[Stored data entries]
-- Opening Marker --

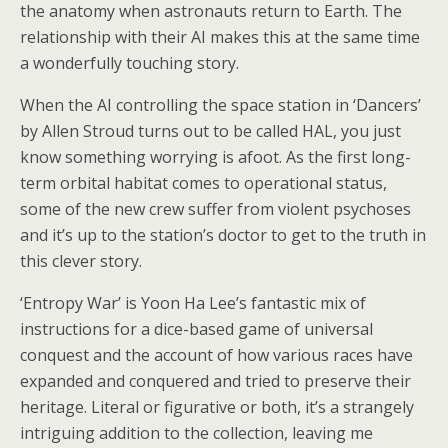
the anatomy when astronauts return to Earth. The
relationship with their AI makes this at the same time
a wonderfully touching story.
When the AI controlling the space station in ‘Dancers’
by Allen Stroud turns out to be called HAL, you just
know something worrying is afoot. As the first long-
term orbital habitat comes to operational status,
some of the new crew suffer from violent psychoses
and it’s up to the station’s doctor to get to the truth in
this clever story.
‘Entropy War’ is Yoon Ha Lee’s fantastic mix of
instructions for a dice-based game of universal
conquest and the account of how various races have
expanded and conquered and tried to preserve their
heritage. Literal or figurative or both, it’s a strangely
intriguing addition to the collection, leaving me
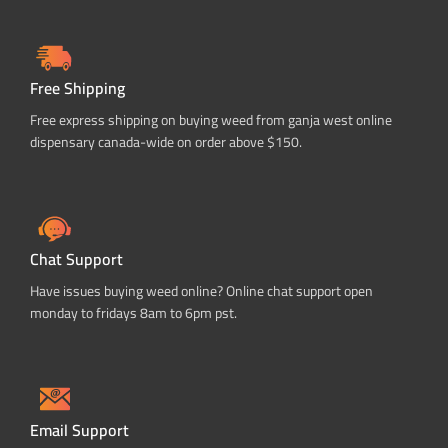
Free Shipping
Free express shipping on buying weed from ganja west online
dispensary canada-wide on order above $150.
Chat Support
Have issues buying weed online? Online chat support open
monday to fridays 8am to 6pm pst.
Email Support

-- Closing Marker --

** EXERCISE **
Give all the records again, exactly, without images.

** RESULT OF THIS TASK **
the anatomy when astronauts return to Earth. The
relationship with their AI makes this at the same time
a wonderfully touching story.
When the AI controlling the space station in ‘Dancers’
by Allen Stroud turns out to be called HAL, you just
know something worrying is afoot. As the first long-
term orbital habitat comes to operational status,
some of the new crew suffer from violent psychoses
and it’s up to the station’s doctor to get to the truth in
this clever story.
‘Entropy War’ is Yoon Ha Lee’s fantastic mix of
instructions for a dice-based game of universal
conquest and the account of how various races have
expanded and conquered and tried to preserve their
heritage. Literal or figurative or both, it’s a strangely
intriguing addition to the collection, leaving me
Free Shipping
Free express shipping on buying weed from ganja west online
dispensary canada-wide on order above $150.
Chat Support
Have issues buying weed online? Online chat support open
monday to fridays 8am to 6pm pst.
Email Support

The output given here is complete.